O deslize de integrantes da cúpula da Casa Civil, que usaram um avião da Força Aérea Brasileira (FAB) numa viagem internacional, desencadeou uma mudança na estrutura do governo há muito cogitada: a transferência do Programa de Parcerias de Investimentos (PPI) da Casa Civil para o Ministério da Economia. A medida foi anunciada ontem pelo próprio presidente Jair Bolsonaro nas redes sociais, embora o formato para a recepção do PPI na pasta ainda esteja sendo estruturado.

Responsável por fazer os preparativos técnicos para privatizações e concessões, o PPI estava na Casa Civil como resultado de um arranjo político, e não pela lógica desenhada antes mesmo do início do governo de Bolsonaro. Desde a transição, a ideia era reunir sob o comando de Paulo Guedes toda a área de concessões e privatizações. A expectativa é que a mudança, se concretizada, melhorará o andamento dos programas.

Apesar disso, porém, no início de 2019 o PPI ficou na Secretaria de Governo, então sob o comando do general Carlos Alberto dos Santos Cruz. Na época prevaleceu o argumento que o PPI, por ter um papel de coordenação entre ministérios com vistas à privatização e às concessões, precisaria ficar no Palácio do Planalto.

Em junho do ano passado, com a saída de Santos Cruz, os órgãos de assessoramento do presidente da República foram redesenhados. A Casa Civil perdeu a Secretaria de Assuntos Jurídicos (SAJ), responsável por fazer revisão jurídica e colocar na mesa de Bolsonaro os atos legais que depois são publicados no “Diário Oficial da União”.

Como compensação, Onyx ganhou o PPI. Essa mudança, porém, causou preocupação na área técnica, que temia a politização do órgão.

O arranjo não satisfez ao ministro da Economia, Paulo Guedes. O ciclo de trabalhos técnicos para privatizações e concessões ficou dividido. Isso gerou atritos com a Casa Civil, que acusava a Economia de querer comandar os trabalhos sozinho.

Escalado para privatizar, o secretário especial de Desestatização, Desinvestimento e Mercados, Salim Mattar, não escondia sua impaciência com esse formato.
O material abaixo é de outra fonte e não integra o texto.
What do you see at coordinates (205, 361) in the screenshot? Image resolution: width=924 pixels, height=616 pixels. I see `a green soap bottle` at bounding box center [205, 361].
No início do governo, questionado sobre como seria a interação entre sua secretaria e o PPI, ele respondeu: “Também gostaria de saber.”

Apesar do nome, a secretaria de Salim não tem até hoje uma estrutura dedicada às desestatizações. Abriga duas secretarias: a de Coordenação e Governança das Empresas Estatais e a de Coordenação e Governança do Patrimônio da União.
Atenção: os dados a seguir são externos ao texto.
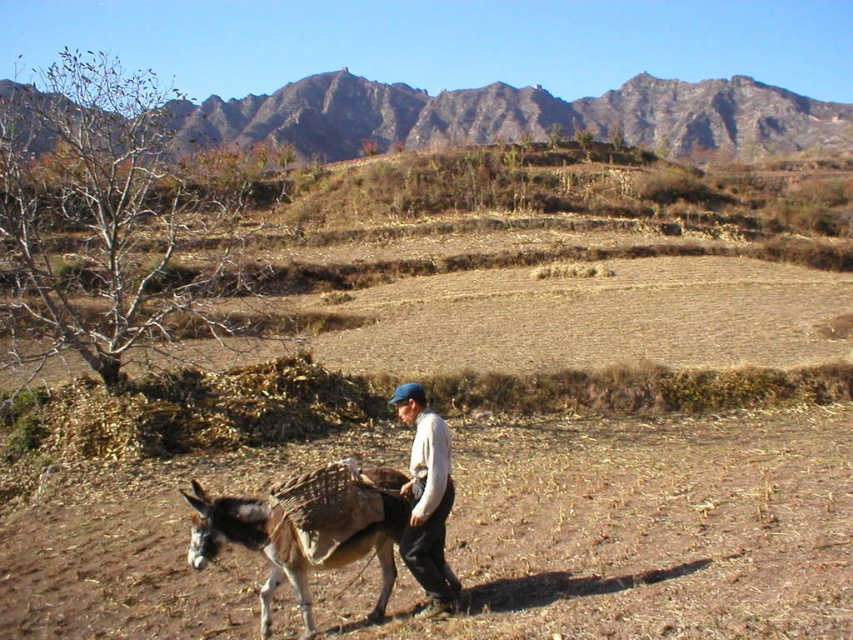 Consider the image. You are a hiker who wants to reach the top of the brown grassy hillside at upper center. You are currently standing next to the brown textured donkey at lower left. In which direction should you head to climb the hill?

The brown grassy hillside at upper center is to the right of the brown textured donkey at lower left, so you should head to the right to climb the hill. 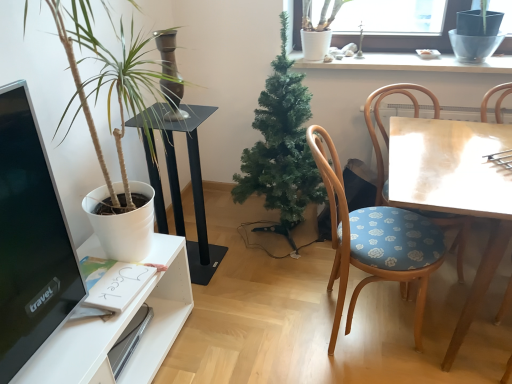 I want to click on free spot to the left of green artificial tree at center, which is counted as the 1th houseplant, starting from the right, so click(225, 244).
Na área econômica, a avaliação é que, nesse desenho dividido, o PPI começou a “travar” as privatizações e concessões. Em vez de desempenhar o papel de coordenação e articulação, como previsto no início do governo, passou a defender posições próprias e a tentar se sobrepor aos demais ministérios. Mas, sem força para isso, acabou gerando impasses.

O PPI é criticado também por ser uma instância adicional e desnecessária nas concessões em energia elétrica, óleo e gás. As concessões nessas áreas já ocorriam antes da criação do PPI e não houve alteração significativa na dinâmica desses processos, que são tocados pelas agências reguladoras. A atuação do PPI foi mais significativa nas concessões de aeroportos e de rodovias.

O “fast track” para privatizações, ainda em formulação, deve tocar nas alçadas do PPI. Ele perderia a função de inscrever empresas estatais no Programa Nacional de Desestatização (PND), pois todas elas seriam incluídas de uma só vez.

Pessoas próximas a Mattar acham que, quando concretizada a migração do PPI, ele buscará um perfil próximo do mercado para comandá-lo. A atual secretária especial do PPI, Martha Seillier, tem poucas chances de ser mantida. Funcionária do governo federal com carreira brilhante, ela era uma das passageiras do jato da FAB. Guedes, que há cerca de seis meses havia pedido para que o PPI saísse da Casa Civil e fosse para o seu guarda-chuva, determinou que sua equipe converse com técnicos do PPI para mapear a estrutura atual.